SUPPLIED DATA:
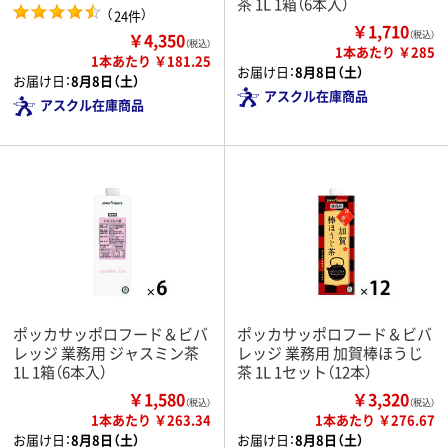
茶 1L 1箱（6本入）
（
）
24件
￥1,710
￥4,350
（税込）
（税込）
1本あたり ￥285
1本あたり ￥181.25
お届け日：
8月8日（土）
お届け日：
8月8日（土）
アスクル在庫商品
アスクル在庫商品
ポッカサッポロフード＆ビバ
ポッカサッポロフード＆ビバ
レッジ 業務用 ジャスミン茶
レッジ 業務用 加賀棒ほうじ
1L 1箱（6本入）
茶 1L 1セット（12本）
￥1,580
￥3,320
（税込）
（税込）
1本あたり ￥263.34
1本あたり ￥276.67
お届け日：
8月8日（土）
お届け日：
8月8日（土）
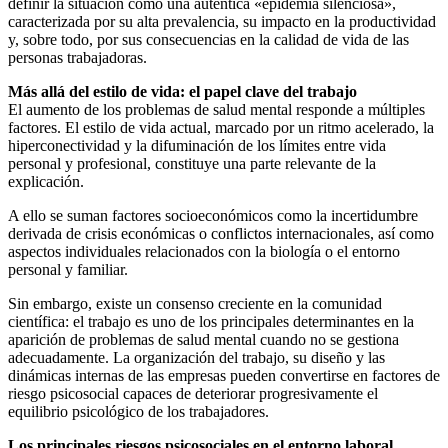
definir la situación como una auténtica «epidemia silenciosa»,
caracterizada por su alta prevalencia, su impacto en la productividad
y, sobre todo, por sus consecuencias en la calidad de vida de las
personas trabajadoras.
Más allá del estilo de vida: el papel clave del trabajo
El aumento de los problemas de salud mental responde a múltiples
factores. El estilo de vida actual, marcado por un ritmo acelerado, la
hiperconectividad y la difuminación de los límites entre vida
personal y profesional, constituye una parte relevante de la
explicación.
A ello se suman factores socioeconómicos como la incertidumbre
derivada de crisis económicas o conflictos internacionales, así como
aspectos individuales relacionados con la biología o el entorno
personal y familiar.
Sin embargo, existe un consenso creciente en la comunidad
científica: el trabajo es uno de los principales determinantes en la
aparición de problemas de salud mental cuando no se gestiona
adecuadamente. La organización del trabajo, su diseño y las
dinámicas internas de las empresas pueden convertirse en factores de
riesgo psicosocial capaces de deteriorar progresivamente el
equilibrio psicológico de los trabajadores.
Los principales riesgos psicosociales en el entorno laboral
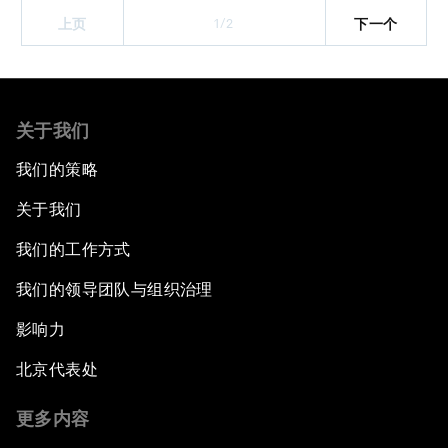
1/2
上页
下一个
关于我们
我们的策略
关于我们
我们的工作方式
我们的领导团队与组织治理
影响力
北京代表处
更多内容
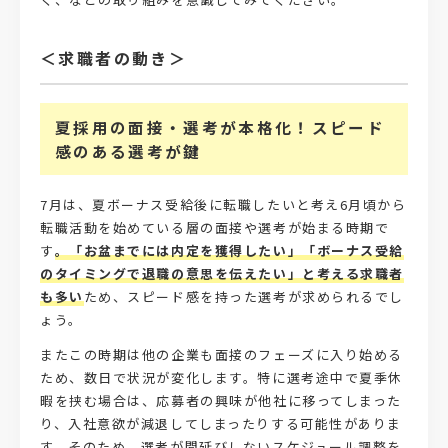
＜求職者の動き＞
夏採用の面接・選考が本格化！スピード
感のある選考が鍵
7月は、夏ボーナス受給後に転職したいと考え6月頃から
転職活動を始めている層の面接や選考が始まる時期で
す
。「お盆までには内定を獲得したい」「ボーナス受給
のタイミングで退職の意思を伝えたい」と考える求職者
も多い
ため、スピード感を持った選考が求められるでし
ょう。
またこの時期は他の企業も面接のフェーズに入り始める
ため、数日で状況が変化します。特に選考途中で夏季休
暇を挟む場合は、応募者の興味が他社に移ってしまった
り、入社意欲が減退してしまったりする可能性がありま
す。そのため、選考が間延びしないスケジュール調整を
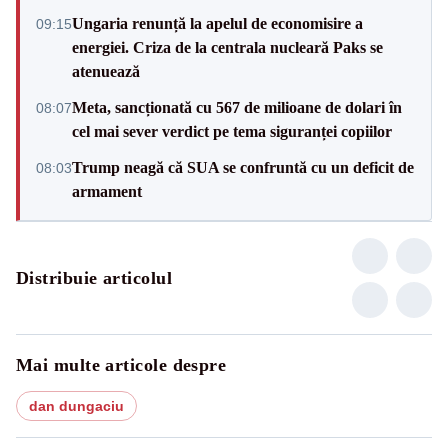
Ungaria renunță la apelul de economisire a
09:15
energiei. Criza de la centrala nucleară Paks se
atenuează
Meta, sancționată cu 567 de milioane de dolari în
08:07
cel mai sever verdict pe tema siguranței copiilor
Trump neagă că SUA se confruntă cu un deficit de
08:03
armament
Distribuie articolul
Mai multe articole despre
dan dungaciu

PROBLEM TO WORK ON: Nothing but a number should be given: the count of lines above that hold "salud".

OUTPUT BELOW: 2